The Fine Art of Seppuku

Seppuku (only gaijin refer to it as “hari-kari”) is a highly ritualized performance, as complicated as chado (tea ceremony). The principle difference is that at the end of chado, one is merely nauseated from too much green tea, whilst at the end of seppuku, one is dead.

The first thing to do is to recruit an assistant, a kaishkunin. Contrary to what is thought, almost all forms of seppuku do not technically involve suicide, but merely inflicting fatal injury upon oneself. The kaishakunin does the actual killing. If one is ordered to commit seppuku by the bafuku (shogunal government), it will generally appoint its own kaishakunin. Otherwise, one should ask a great iaijutsuka (practitioner of the technique of killing with a single sword stroke) or a close personal friend to be one’s kaishakunin. If asked out of friendship, one may refuse on the grounds that one’s waza (sword technique) is inadequate; if the request is repeated, however, one should consent gracefully, as flaws in technique will be forgiven (by the living).

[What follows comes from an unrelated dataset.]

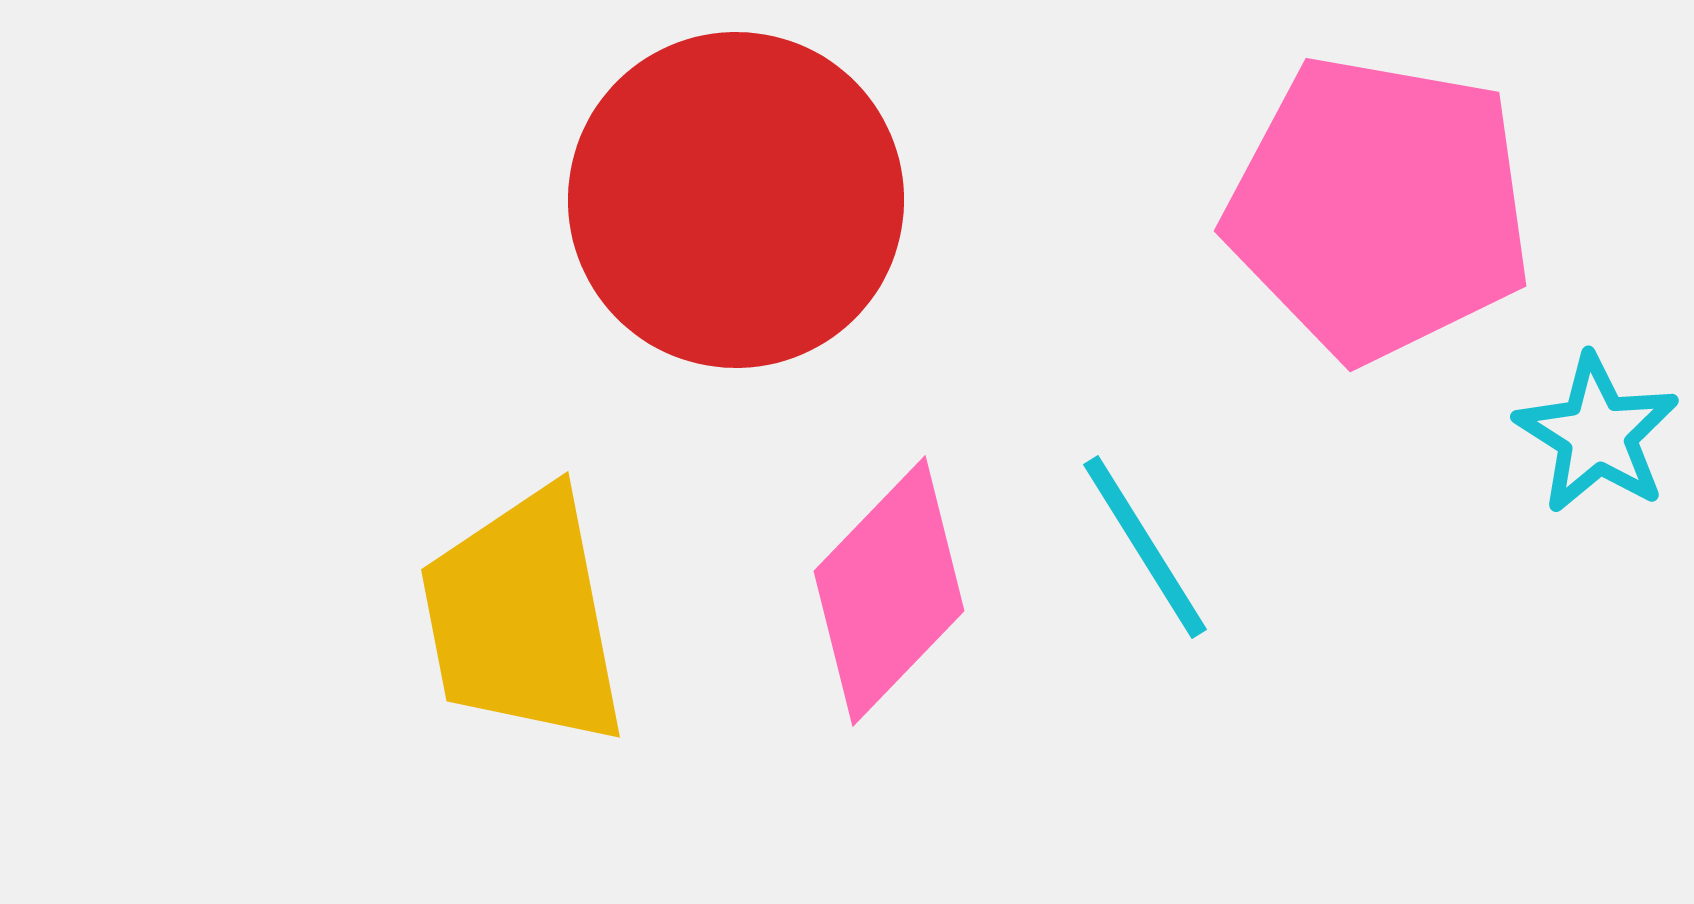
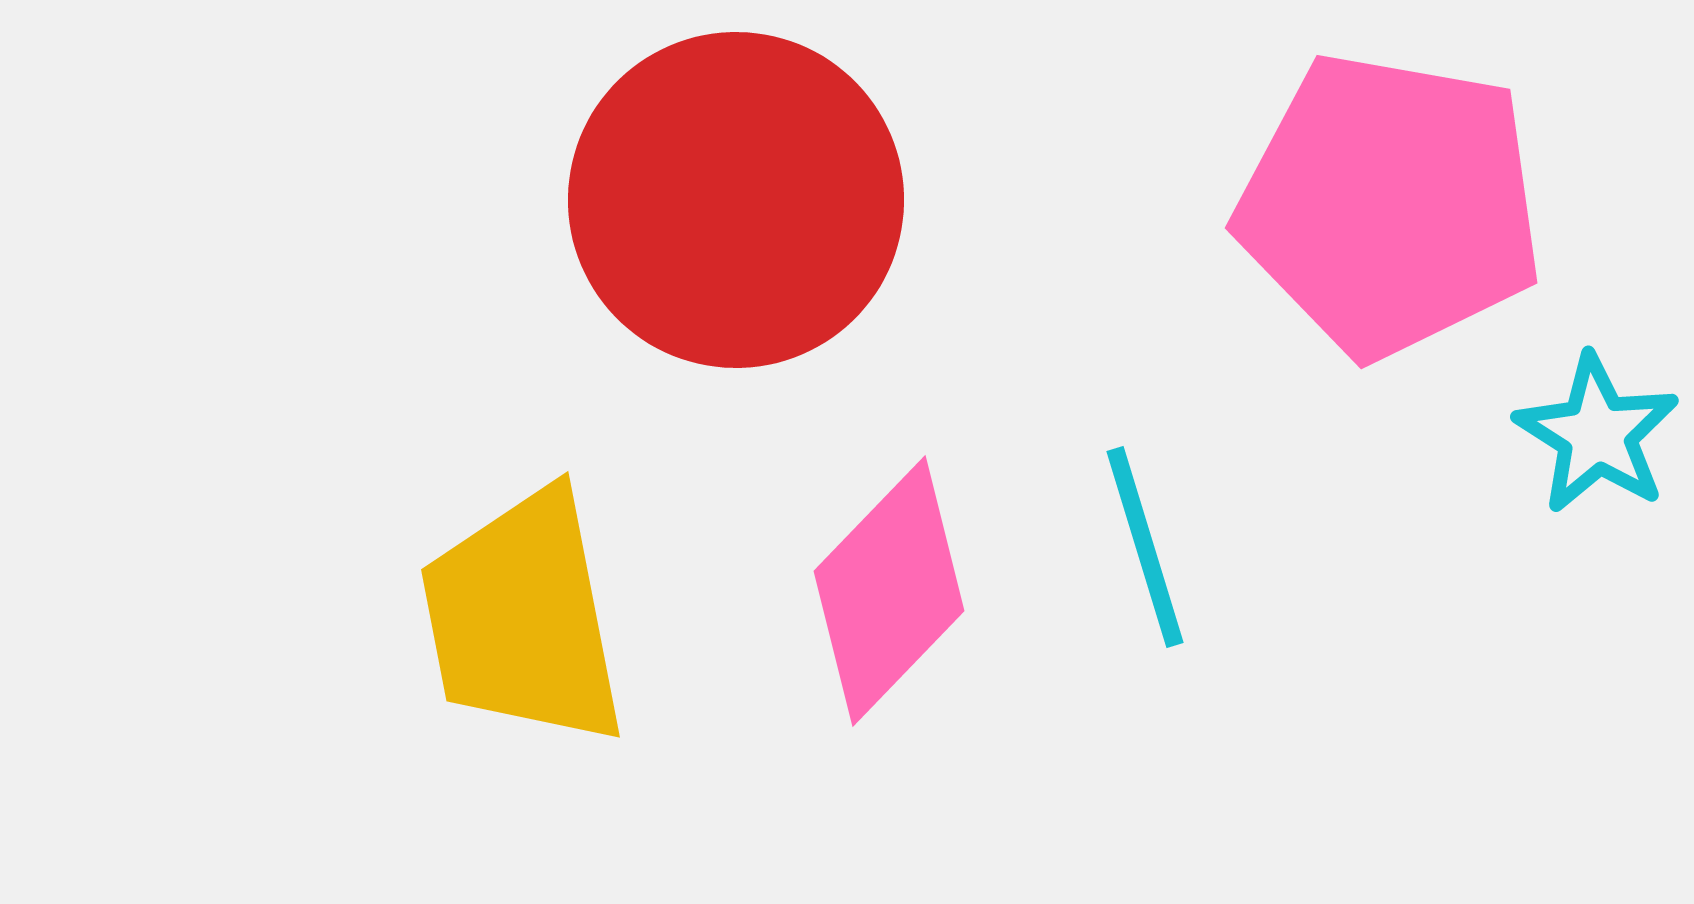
pink pentagon: moved 11 px right, 3 px up
cyan line: rotated 15 degrees clockwise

Seppuku is ideally committed by in a garden or a Buddhist temple (Shinto temples should not be defiled by death). The participant dresses in white, to express purity of intention and sits in the seiza position (legs drawn up under the body so that one is actually sitting on one’s heels). A servant places the sanbo (an unlacquered wooden table) before one. It will contain a sake cup, a sheaf of washi (paper handmade from mulberry bark) and writing accoutrements, and the kozuka (disemboweling blade). This can be a tanto (dagger) blade without hilt, wrapped in several sheets of paper to provide a better grip. Real samurai, however, use their own wakizashi. If one is of tender years, or judged too dangerous to be trusted with steel, a fan may be substituted for an actual blade.

The sake cup is filled from the left, by an attendant using his left hand (this is indescribably rude under other circumstances). The person committing seppuku then empties it in two drinks of two sips each (one sip would show greed, whilst three or more would show hesitation). This makes a total of four sips; shi, “four”, also means “death” (Nihonjin just love these kinds of puns, especially when they’re about to kill themselves).

One then writes a death poem in the waka style (five lines of five, seven, seven, five, and seven syllables). The poem should be graceful, natural, and about transient emotions. Under no means should it mention that the fact you are about to die. Asano, whose seppuku precipitated the famous “Forty-seven ronin” incident, is said to have written a particularly poor death poem, showing the immaturity and lack of character that led to his being ordered to commit seppuku in the first place.

At this point, the person slips out of his outer garment (kamishimo) and tucks the sleeves under his knees to prevent him from doing something undignified like slumping to one side. He picks up the kozuka, and with his other hand picks up the sanbo and places it under his buttocks, to cause him to lean forward slightly in the proper attitude.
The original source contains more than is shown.